**Records**
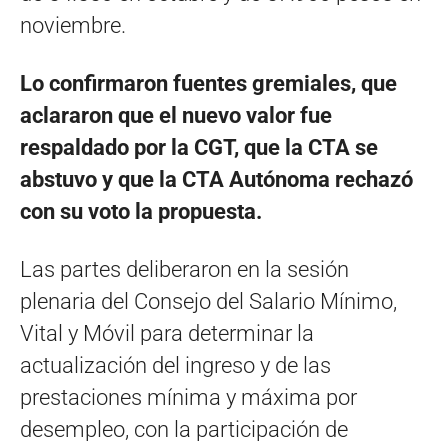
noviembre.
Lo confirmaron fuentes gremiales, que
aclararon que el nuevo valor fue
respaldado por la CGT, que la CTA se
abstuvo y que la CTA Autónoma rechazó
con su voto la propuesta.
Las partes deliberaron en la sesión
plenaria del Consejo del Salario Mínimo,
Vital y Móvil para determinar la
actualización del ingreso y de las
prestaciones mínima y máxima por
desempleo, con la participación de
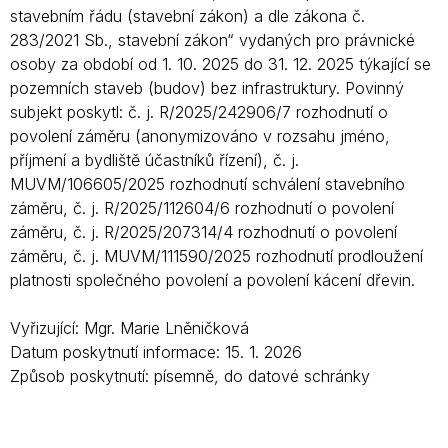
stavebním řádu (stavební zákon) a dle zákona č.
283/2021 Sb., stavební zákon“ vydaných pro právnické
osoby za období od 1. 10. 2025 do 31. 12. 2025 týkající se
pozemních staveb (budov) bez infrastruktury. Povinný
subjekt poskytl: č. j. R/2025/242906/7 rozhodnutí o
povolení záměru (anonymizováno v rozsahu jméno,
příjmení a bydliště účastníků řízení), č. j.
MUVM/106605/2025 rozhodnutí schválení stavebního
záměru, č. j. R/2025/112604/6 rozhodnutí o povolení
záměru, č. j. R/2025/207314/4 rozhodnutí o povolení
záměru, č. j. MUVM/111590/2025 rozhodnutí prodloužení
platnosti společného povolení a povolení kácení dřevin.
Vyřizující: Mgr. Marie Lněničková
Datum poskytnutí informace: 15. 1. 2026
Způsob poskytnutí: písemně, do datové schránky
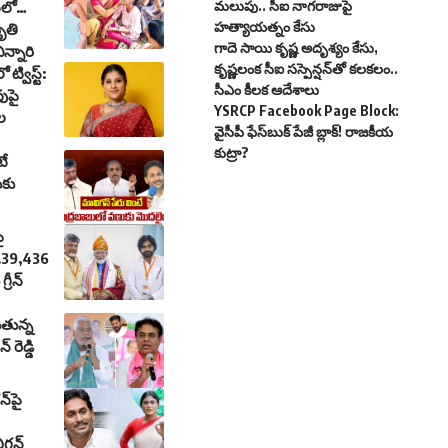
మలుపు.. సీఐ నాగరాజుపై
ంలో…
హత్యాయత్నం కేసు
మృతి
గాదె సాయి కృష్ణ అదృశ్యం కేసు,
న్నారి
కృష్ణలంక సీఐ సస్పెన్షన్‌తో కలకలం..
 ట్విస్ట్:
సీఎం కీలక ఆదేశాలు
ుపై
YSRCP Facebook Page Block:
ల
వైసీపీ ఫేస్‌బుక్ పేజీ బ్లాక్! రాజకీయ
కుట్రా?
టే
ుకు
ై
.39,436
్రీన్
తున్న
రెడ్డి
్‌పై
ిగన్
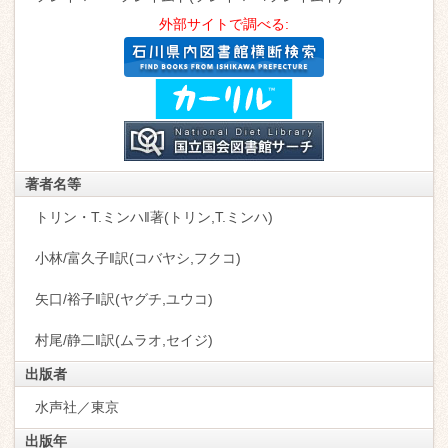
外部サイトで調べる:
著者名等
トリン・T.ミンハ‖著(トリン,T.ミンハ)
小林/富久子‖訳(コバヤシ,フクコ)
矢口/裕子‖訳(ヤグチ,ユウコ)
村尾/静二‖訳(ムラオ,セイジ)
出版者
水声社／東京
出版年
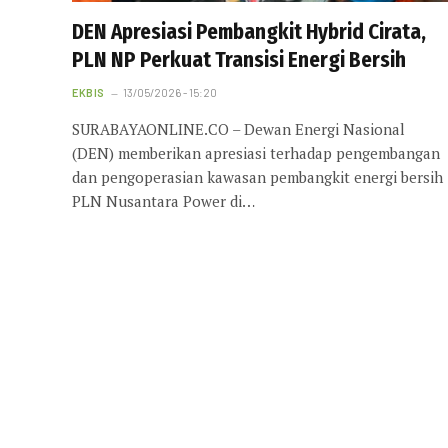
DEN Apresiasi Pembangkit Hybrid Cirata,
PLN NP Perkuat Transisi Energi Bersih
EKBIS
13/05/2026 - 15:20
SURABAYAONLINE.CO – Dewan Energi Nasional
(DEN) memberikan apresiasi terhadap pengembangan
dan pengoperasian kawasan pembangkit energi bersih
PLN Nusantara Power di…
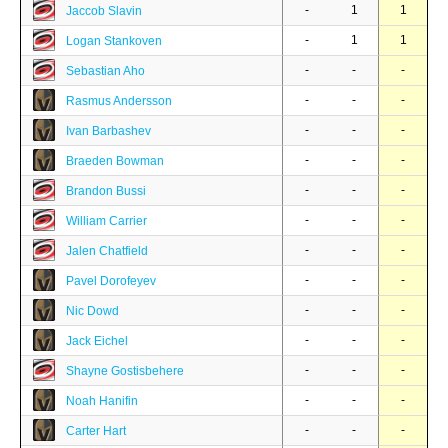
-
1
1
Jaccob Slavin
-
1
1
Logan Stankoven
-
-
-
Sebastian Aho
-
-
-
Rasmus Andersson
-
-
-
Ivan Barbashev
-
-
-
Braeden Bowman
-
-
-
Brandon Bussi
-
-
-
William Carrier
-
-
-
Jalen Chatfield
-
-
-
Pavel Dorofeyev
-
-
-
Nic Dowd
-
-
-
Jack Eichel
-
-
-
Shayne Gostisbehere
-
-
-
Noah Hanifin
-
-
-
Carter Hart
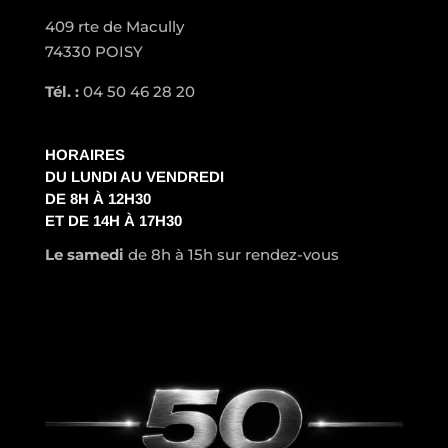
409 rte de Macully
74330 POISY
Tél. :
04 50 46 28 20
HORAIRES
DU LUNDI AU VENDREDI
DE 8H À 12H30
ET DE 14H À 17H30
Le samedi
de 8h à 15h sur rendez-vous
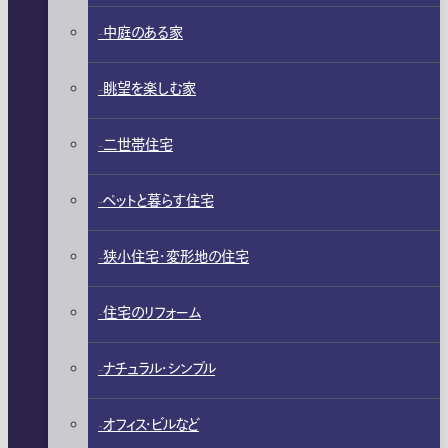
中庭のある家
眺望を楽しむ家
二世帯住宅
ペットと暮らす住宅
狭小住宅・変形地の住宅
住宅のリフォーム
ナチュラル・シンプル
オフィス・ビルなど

**Your task**
From the material above, gather all lines that include the string "rozhodnutí" and copy them.

**Reply to the exercise**
subjekt poskytl: č. j. R/2025/242906/7 rozhodnutí o
MUVM/106605/2025 rozhodnutí schválení stavebního
záměru, č. j. R/2025/112604/6 rozhodnutí o povolení
záměru, č. j. R/2025/207314/4 rozhodnutí o povolení
záměru, č. j. MUVM/111590/2025 rozhodnutí prodloužení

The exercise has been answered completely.